Urzędnicy do zwolnienia
Władze Jasła mówią, że to konieczność bo miasto jest o krok od bankructwa. Radni opozycji natomiast twierdzą, że to zwyczajne czystki - czyli usuwanie niewygodnych osób związanych z poprzednią ekipą.
Wieść o zwolnieniach w Urzędzie Miasta lotem błyskawicy obiegła już miasto. Zdaniem nowej ekipy zarządzającej miastem, to ostatni dzwonek do rozpoczęcia zaciskania pasa. Jasło musi spłacić 26 milionów złotych kredytu. Ma też 12 milionów innych zobowiązań. W sumie obciążenia przekraczają więc połowę rocznego dochodu miasta. To zaś oznacza, że niewiele trzeba by do urzędu wkroczył zarządca komisaryczny.
Dlatego zarządzono zmiany organizacyjne i odchudzenie magistratu o ponad 1/3 pracowników, to jest około 50 osób. Zmniejszenie zatrudnienia ma przynieść oszczędność ponad dwóch milionów złotych rocznie.
Do zmian z mniejszym optymizmem podchodzą ci, których już wytypowano do zwolnienia.
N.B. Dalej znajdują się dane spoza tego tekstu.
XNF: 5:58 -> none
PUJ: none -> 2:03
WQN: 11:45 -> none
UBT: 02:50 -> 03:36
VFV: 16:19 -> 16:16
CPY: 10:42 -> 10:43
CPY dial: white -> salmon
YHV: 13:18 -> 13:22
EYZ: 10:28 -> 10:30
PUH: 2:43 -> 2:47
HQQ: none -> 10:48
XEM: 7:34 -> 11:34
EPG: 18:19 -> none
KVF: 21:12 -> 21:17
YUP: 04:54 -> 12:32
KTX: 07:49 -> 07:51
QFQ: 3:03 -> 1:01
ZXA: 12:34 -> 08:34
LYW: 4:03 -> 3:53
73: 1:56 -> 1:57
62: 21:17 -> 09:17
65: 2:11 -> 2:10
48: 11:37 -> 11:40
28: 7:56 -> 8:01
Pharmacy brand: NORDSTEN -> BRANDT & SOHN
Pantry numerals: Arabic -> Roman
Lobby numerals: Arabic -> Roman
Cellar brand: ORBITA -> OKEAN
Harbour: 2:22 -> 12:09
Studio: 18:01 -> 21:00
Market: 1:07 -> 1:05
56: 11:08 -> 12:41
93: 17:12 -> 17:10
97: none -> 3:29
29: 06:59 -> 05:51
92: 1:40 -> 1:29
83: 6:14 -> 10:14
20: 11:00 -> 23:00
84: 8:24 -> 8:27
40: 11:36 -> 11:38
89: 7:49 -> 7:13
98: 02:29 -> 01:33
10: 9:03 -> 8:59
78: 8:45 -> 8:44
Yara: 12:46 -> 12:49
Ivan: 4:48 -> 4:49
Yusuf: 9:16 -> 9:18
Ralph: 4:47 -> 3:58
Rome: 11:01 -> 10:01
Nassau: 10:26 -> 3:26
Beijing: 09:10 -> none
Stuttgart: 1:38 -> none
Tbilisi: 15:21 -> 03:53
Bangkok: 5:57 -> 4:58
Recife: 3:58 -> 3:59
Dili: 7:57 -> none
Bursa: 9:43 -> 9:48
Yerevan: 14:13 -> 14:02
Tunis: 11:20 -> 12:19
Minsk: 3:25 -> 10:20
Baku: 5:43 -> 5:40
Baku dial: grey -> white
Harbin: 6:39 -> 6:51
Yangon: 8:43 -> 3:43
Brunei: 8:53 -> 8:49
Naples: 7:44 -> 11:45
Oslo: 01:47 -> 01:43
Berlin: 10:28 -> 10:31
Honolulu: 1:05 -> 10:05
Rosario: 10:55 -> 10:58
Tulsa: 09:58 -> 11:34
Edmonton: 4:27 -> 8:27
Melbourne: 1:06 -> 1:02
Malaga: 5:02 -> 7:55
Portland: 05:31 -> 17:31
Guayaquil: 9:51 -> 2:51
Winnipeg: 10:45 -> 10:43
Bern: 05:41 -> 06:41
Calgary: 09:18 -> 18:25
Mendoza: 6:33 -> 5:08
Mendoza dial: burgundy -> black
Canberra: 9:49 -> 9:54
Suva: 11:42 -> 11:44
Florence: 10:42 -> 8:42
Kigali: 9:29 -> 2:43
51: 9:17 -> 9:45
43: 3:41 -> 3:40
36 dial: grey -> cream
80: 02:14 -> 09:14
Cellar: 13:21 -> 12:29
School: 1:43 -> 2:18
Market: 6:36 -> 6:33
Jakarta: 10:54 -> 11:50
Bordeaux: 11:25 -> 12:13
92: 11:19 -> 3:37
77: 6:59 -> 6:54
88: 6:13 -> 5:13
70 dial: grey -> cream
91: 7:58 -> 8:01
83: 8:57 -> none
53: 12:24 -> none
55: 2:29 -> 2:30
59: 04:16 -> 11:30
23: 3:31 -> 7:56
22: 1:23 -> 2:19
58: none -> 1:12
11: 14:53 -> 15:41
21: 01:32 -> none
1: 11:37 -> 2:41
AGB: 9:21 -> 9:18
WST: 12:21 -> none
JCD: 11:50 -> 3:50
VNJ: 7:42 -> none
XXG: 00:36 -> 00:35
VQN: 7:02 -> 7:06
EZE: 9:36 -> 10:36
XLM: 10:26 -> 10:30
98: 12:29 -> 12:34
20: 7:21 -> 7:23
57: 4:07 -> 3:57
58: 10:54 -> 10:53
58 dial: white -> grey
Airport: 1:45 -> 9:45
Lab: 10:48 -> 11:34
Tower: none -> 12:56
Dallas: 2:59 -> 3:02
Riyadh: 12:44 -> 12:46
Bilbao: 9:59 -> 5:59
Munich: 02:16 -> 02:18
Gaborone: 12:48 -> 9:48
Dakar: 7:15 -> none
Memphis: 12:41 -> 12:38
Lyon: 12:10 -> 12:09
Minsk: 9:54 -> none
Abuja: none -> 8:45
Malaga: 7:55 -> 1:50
Strach jest tak wielki, że nikt nie chce pokazać twarzy. - Znalazłem się na pierwszej liście pracowników przewidzianych do zwolnień, a najbardziej bulwersuje mnie fakt, że zwalnia się pracowników i jednocześnie zatrudnia innych - mówi jeden ze zwalnianych.
Ten fakt potwierdza jeden z radnych. Sprawę zwolnień i reorganizacji urzędu skierował do komisji rewizyjnej Rady Miasta, która ma ją zbadać jak najszybciej. Rzeczywiście osoby te już urzędują, ale jak nieoficjalnie dowiedzieliśmy się, nie mają jeszcze stałych umów o pracę.